**How to complete this task**
Look through the lines below, find those with the word "Public", and copy them.

**Entries supplied**

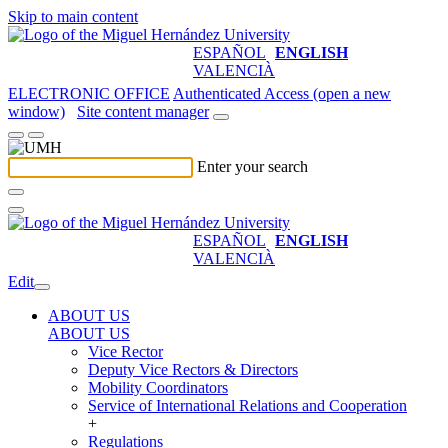
Skip to main content
ESPAÑOL
ENGLISH
VALENCIÀ
ELECTRONIC OFFICE
Authenticated Access (open a new
window)
Site content manager
Enter your search
ESPAÑOL
ENGLISH
VALENCIÀ
Edit
ABOUT US
ABOUT US
Vice Rector
Deputy Vice Rectors & Directors
Mobility Coordinators
Service of International Relations and Cooperation
+
Regulations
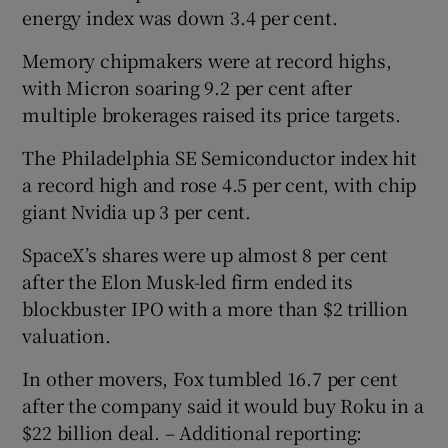
energy index was down 3.4 per cent.
Memory chipmakers were at record highs,
with Micron soaring 9.2 per cent after
multiple brokerages raised its price targets.
The Philadelphia SE Semiconductor index hit
a record high and rose 4.5 per cent, with chip
giant Nvidia up 3 per cent.
SpaceX’s shares were up almost 8 per cent
after the Elon Musk-led firm ended its
blockbuster IPO with a more than $2 trillion
valuation.
In other movers, Fox tumbled 16.7 per cent
after the company said it would buy Roku in a
$22 billion deal. – Additional reporting:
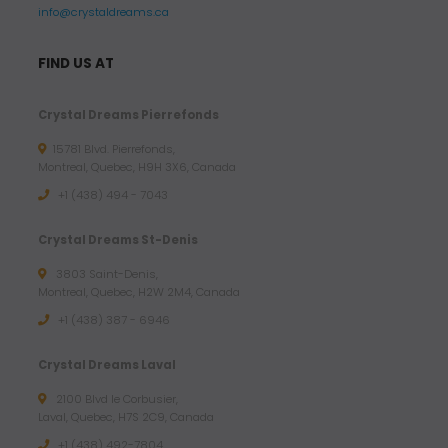
info@crystaldreams.ca
FIND US AT
Crystal Dreams Pierrefonds
15781 Blvd. Pierrefonds,
Montreal, Quebec, H9H 3X6, Canada
+1 (438) 494 - 7043
Crystal Dreams St-Denis
3803 Saint-Denis,
Montreal, Quebec, H2W 2M4, Canada
+1 (438) 387 - 6946
Crystal Dreams Laval
2100 Blvd le Corbusier,
Laval, Quebec, H7S 2C9, Canada
+1 ‪(438) 492-7804‬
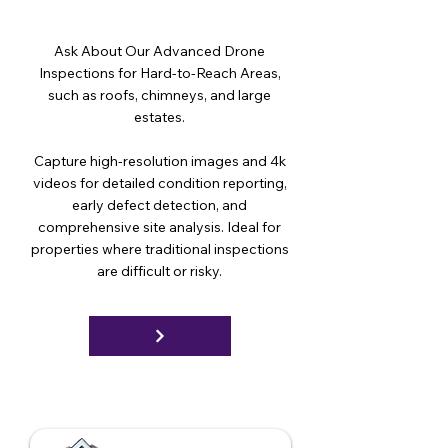
Ask About Our Advanced Drone
Inspections for Hard-to-Reach Areas,
such as roofs, chimneys, and large
estates.
Capture high-resolution images and 4k
videos for detailed condition reporting,
early defect detection, and
comprehensive site analysis. Ideal for
properties where traditional inspections
are difficult or risky.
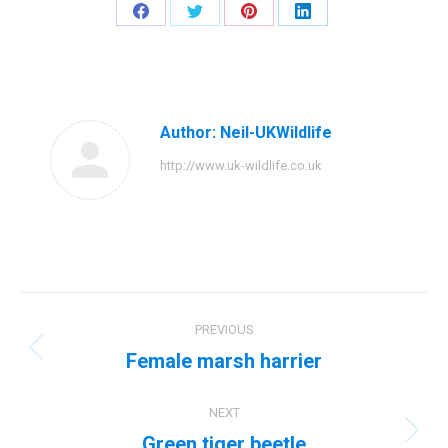
Share
Share
Share
Share
on
on
on
on
Facebook
Twitter
Pinterest
LinkedIn
Author:
Neil-UKWildlife
http://www.uk-wildlife.co.uk
Post
PREVIOUS
navigation
Female marsh harrier
Previous
post:
NEXT
Green tiger beetle
Next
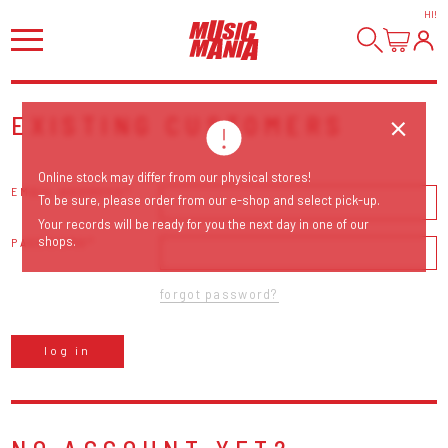
HI
!
EXISTING CUSTOMERS
Online stock may differ from our physical stores!
EMAIL ADDRESS
To be sure, please order from our e-shop and select pick-up.
Your records will be ready for you the next day in one of our
shops.
PASSWORD
forgot password?
log in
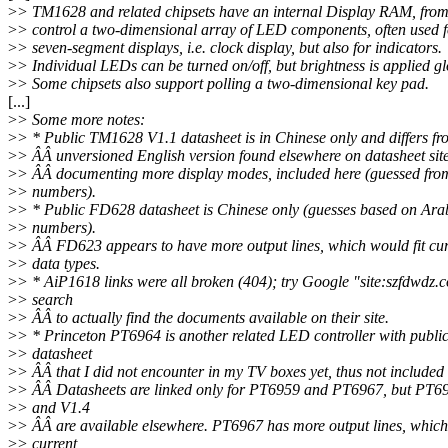
>
> TM1628 and related chipsets have an internal Display RAM, from
>
> control a two-dimensional array of LED components, often used f
>
> seven-segment displays, i.e. clock display, but also for indicators.
>
> Individual LEDs can be turned on/off, but brightness is applied gl
>
> Some chipsets also support polling a two-dimensional key pad.
[...]
>
> Some more notes:
>
> * Public TM1628 V1.1 datasheet is in Chinese only and differs fr
>
> ÂÂ unversioned English version found elsewhere on datasheet sit
>
> ÂÂ documenting more display modes, included here (guessed fro
>
> numbers).
>
> * Public FD628 datasheet is Chinese only (guesses based on Ara
>
> numbers).
>
> ÂÂ FD623 appears to have more output lines, which would fit cur
>
> data types.
>
> * AiP1618 links were all broken (404); try Google "site:szfdwdz.
>
> search
>
> ÂÂ to actually find the documents available on their site.
>
> * Princeton PT6964 is another related LED controller with publi
>
> datasheet
>
> ÂÂ that I did not encounter in my TV boxes yet, thus not included 
>
> ÂÂ Datasheets are linked only for PT6959 and PT6967, but PT6
>
> and V1.4
>
> ÂÂ are available elsewhere. PT6967 has more output lines, whic
>
> current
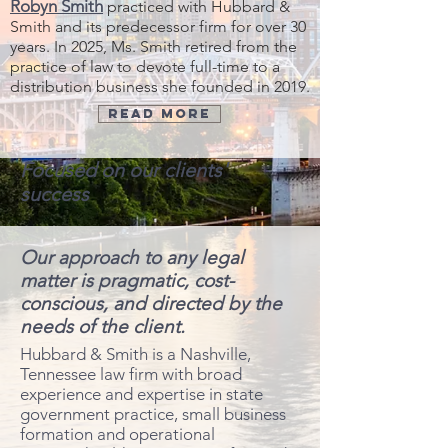
Robyn Smith
practiced with Hubbard &
Smith and its predecessor firm for over 30
years. In 2025, Ms. Smith retired from the
practice of law to devote full-time to
a
distribution business she founded in 2019.
Read More
Focused on our clients'
success
Our approach to any legal
matter is pragmatic, cost-
conscious, and directed by the
needs of the client.
​Hubbard & Smith is a Nashville,
Tennessee law firm with broad
experience and expertise in state
government practice, small business
formation and operational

**Answer to this problem**
> * Public TM1628 V1.1 datasheet is in Chinese only and differs fr
> * Public FD628 datasheet is Chinese only (guesses based on Ara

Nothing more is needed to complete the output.